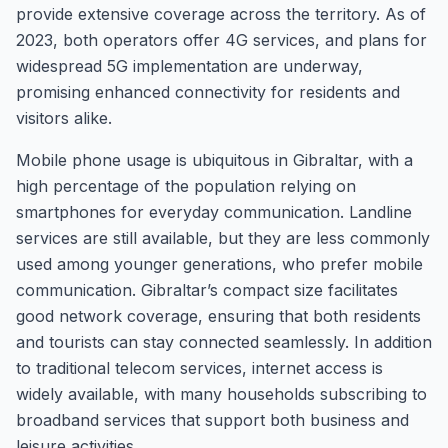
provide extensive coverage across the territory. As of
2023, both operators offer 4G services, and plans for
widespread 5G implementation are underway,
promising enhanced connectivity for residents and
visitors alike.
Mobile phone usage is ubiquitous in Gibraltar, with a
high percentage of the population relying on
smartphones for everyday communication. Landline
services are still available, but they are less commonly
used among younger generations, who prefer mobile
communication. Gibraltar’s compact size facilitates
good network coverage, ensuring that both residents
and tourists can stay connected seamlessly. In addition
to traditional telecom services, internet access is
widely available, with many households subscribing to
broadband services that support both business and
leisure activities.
────
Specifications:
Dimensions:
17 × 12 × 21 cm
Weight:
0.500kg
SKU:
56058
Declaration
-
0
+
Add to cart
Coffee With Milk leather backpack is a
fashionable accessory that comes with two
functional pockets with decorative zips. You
────
Task item: Going through the entries above, count each line that has the word "Gibraltar" and report only the count.

Result of this task: 2